Page images and extracted text
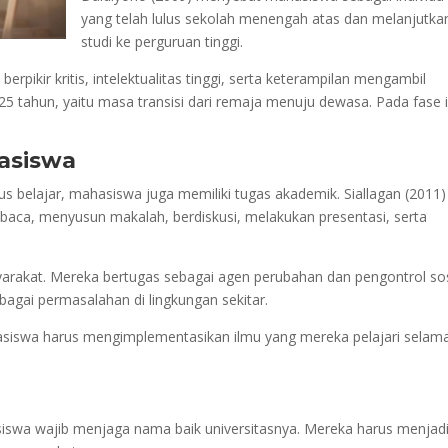
yang telah lulus sekolah menengah atas dan melanjutka
studi ke perguruan tinggi.
pikir kritis, intelektualitas tinggi, serta keterampilan mengambil
5 tahun, yaitu masa transisi dari remaja menuju dewasa. Pada fase i
asiswa
 belajar, mahasiswa juga memiliki tugas akademik. Siallagan (2011)
ca, menyusun makalah, berdiskusi, melakukan presentasi, serta
yarakat. Mereka bertugas sebagai agen perubahan dan pengontrol sos
bagai permasalahan di lingkungan sekitar.
asiswa harus mengimplementasikan ilmu yang mereka pelajari selam
iswa wajib menjaga nama baik universitasnya. Mereka harus menjad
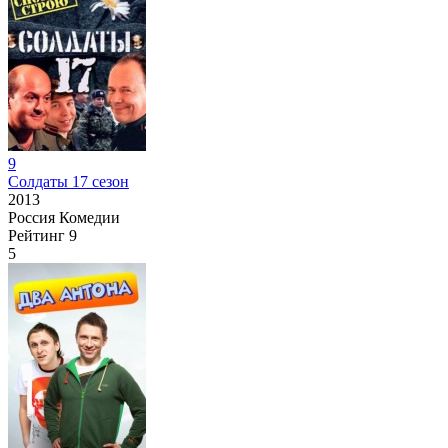
9
Солдаты 17 сезон
2013
Россия
Комедии
Рейтинг
9
5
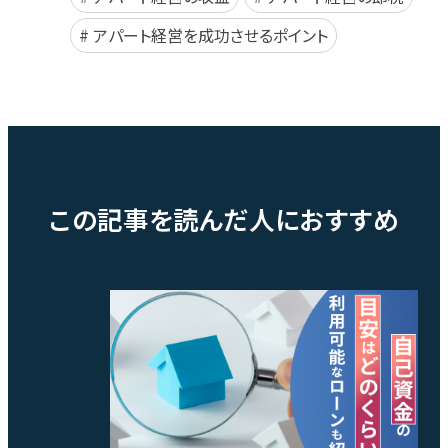
アパート経営を成功させるポイント
この記事を読んだ人におすすめ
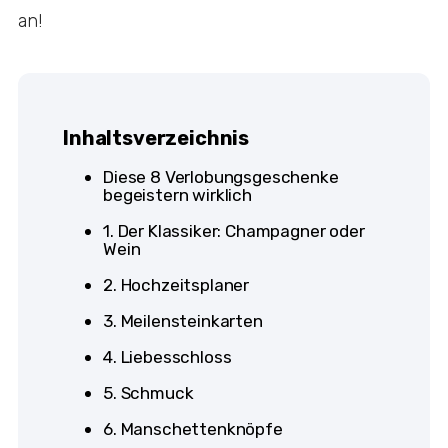
an!
Inhaltsverzeichnis
Diese 8 Verlobungsgeschenke
begeistern wirklich
1. Der Klassiker: Champagner oder
Wein
2. Hochzeitsplaner
3. Meilensteinkarten
4. Liebesschloss
5. Schmuck
6. Manschettenknöpfe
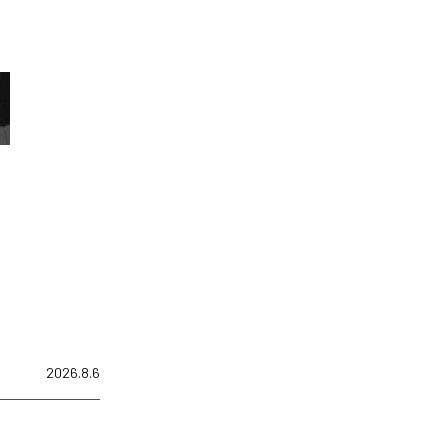
2026.8.6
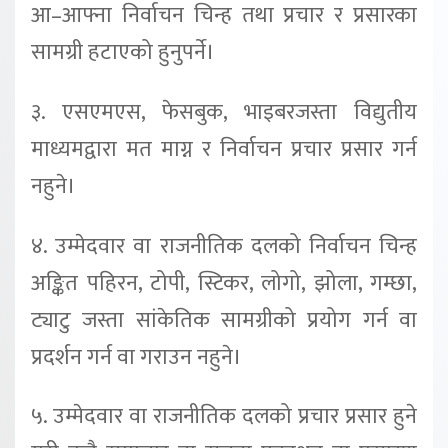
आ–आफ्ना निर्वाचन चिन्ह तथा प्रचार र प्रसारका
सामग्री हटाएको हुनुपर्ने।
३. एसएमएस, फेसबुक, भाइबरजस्ता विद्युतीय
माध्यमद्वारा मत माग्न र निर्वाचन प्रचार प्रसार गर्न
नहुने।
४. उम्मेदवार वा राजनीतिक दलको निर्वाचन चिन्ह
अङ्कित पहिरन, टोपी, स्टिकर, लोगो, झोला, गम्छा,
ट्याटु जस्ता सांकेतिक सामग्रीको प्रयोग गर्न वा
प्रदर्शन गर्न वा गराउन नहुने।
५. उम्मेदवार वा राजनीतिक दलको प्रचार प्रसार हुने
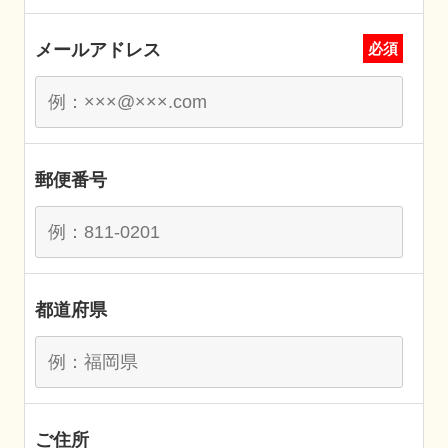
メールアドレス
必須
郵便番号
都道府県
ご住所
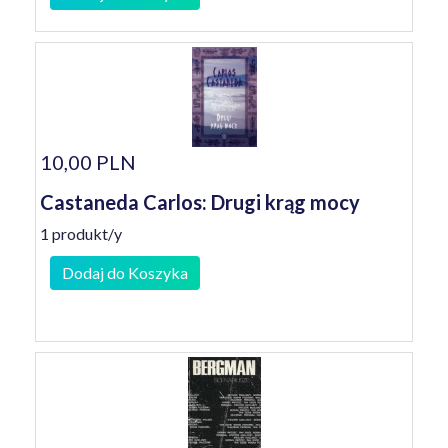
10,00 PLN
Castaneda Carlos: Drugi krąg mocy
1 produkt/y
Dodaj do Koszyka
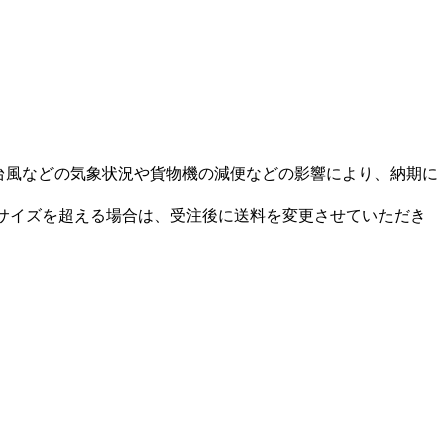
台風などの気象状況や貨物機の減便などの影響により、納期に
60サイズを超える場合は、受注後に送料を変更させていただき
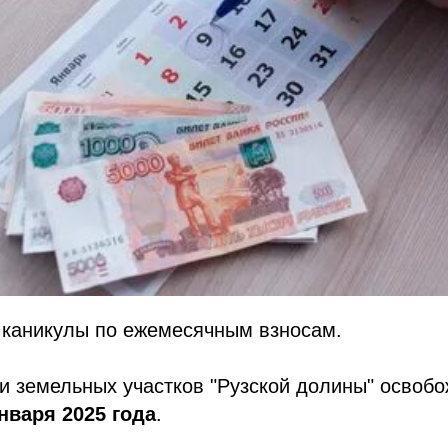
каникулы по ежемесячным взносам.
и земельных участков "Рузской долины" освоб
нваря 2025 года
.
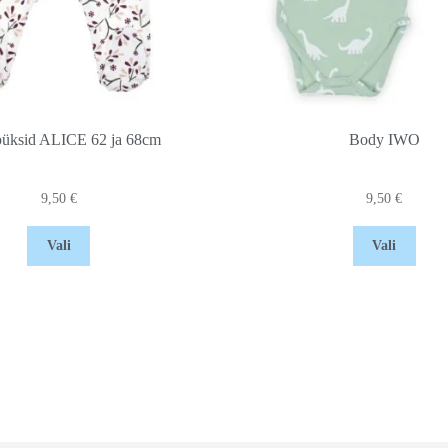
püksid ALICE 62 ja 68cm
Body IWO
9,50
€
9,50
€
Vali
Vali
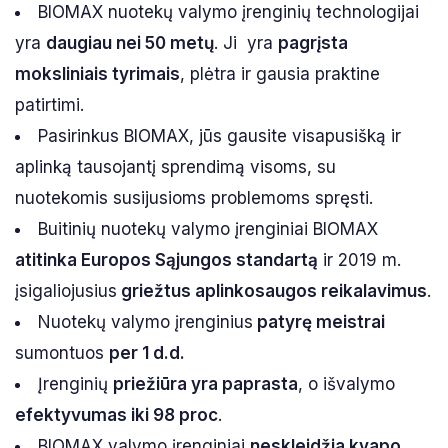
BIOMAX nuotekų valymo įrenginių technologijai
yra
daugiau nei 50 metų
. Ji yra
pagrįsta
moksliniais tyrimais
, plėtra ir gausia praktine
patirtimi.
Pasirinkus BIOMAX, jūs gausite visapusišką ir
aplinką tausojantį sprendimą visoms, su
nuotekomis susijusioms problemoms spręsti.
Buitinių nuotekų valymo įrenginiai BIOMAX
atitinka Europos Sąjungos standartą
ir 2019 m.
įsigaliojusius
griežtus aplinkosaugos reikalavimus
.
Nuotekų valymo įrenginius
patyrę meistrai
sumontuos
per 1 d.d.
Įrenginių
priežiūra yra paprasta
, o išvalymo
efektyvumas iki 98 proc
.
BIOMAX valymo įrenginiai
neskleidžia kvapo
,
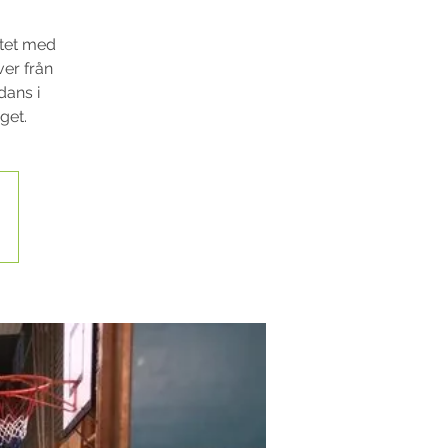
etet med
ver från
dans i
get.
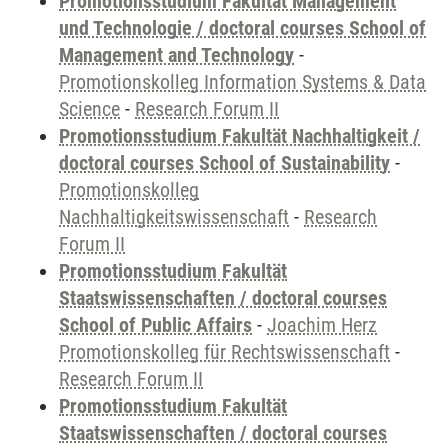
Promotionsstudium Fakultät Management
und Technologie / doctoral courses School of
Management and Technology
-
Promotionskolleg Information Systems & Data
Science
-
Research Forum II
Promotionsstudium Fakultät Nachhaltigkeit /
doctoral courses School of Sustainability
-
Promotionskolleg
Nachhaltigkeitswissenschaft
-
Research
Forum II
Promotionsstudium Fakultät
Staatswissenschaften / doctoral courses
School of Public Affairs
-
Joachim Herz
Promotionskolleg für Rechtswissenschaft
-
Research Forum II
Promotionsstudium Fakultät
Staatswissenschaften / doctoral courses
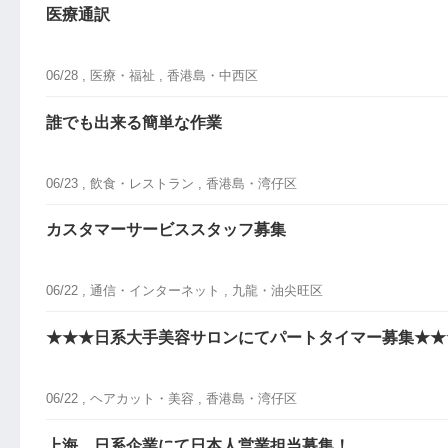
医療通訳
06/28 ,
医療・福祉
, 香港島・中西区
誰でも出来る簡単な作業
06/23 ,
飲食・レストラン
, 香港島・湾仔区
カスタマーサービススタッフ募集
06/22 ,
通信・インターネット
, 九龍・油尖旺区
★★★日系大手美容サロンにてパートタイマー募集★★
06/22 ,
ヘアカット・美容
, 香港島・湾仔区
上海 日系企業にて日本人営業担当募集！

| Exercise directions |
Among the entries above, the line containing "सामग्री हटाएको हुनुपर्ने।", the line containing "प्रदर्शन गर्न वा गराउन नहुने।", and all lines between them are to be restated word for word; nothing else belongs in the reply.

| Output for this task |
सामग्री हटाएको हुनुपर्ने।
३. एसएमएस, फेसबुक, भाइबरजस्ता विद्युतीय
माध्यमद्वारा मत माग्न र निर्वाचन प्रचार प्रसार गर्न
नहुने।
४. उम्मेदवार वा राजनीतिक दलको निर्वाचन चिन्ह
अङ्कित पहिरन, टोपी, स्टिकर, लोगो, झोला, गम्छा,
ट्याटु जस्ता सांकेतिक सामग्रीको प्रयोग गर्न वा
प्रदर्शन गर्न वा गराउन नहुने।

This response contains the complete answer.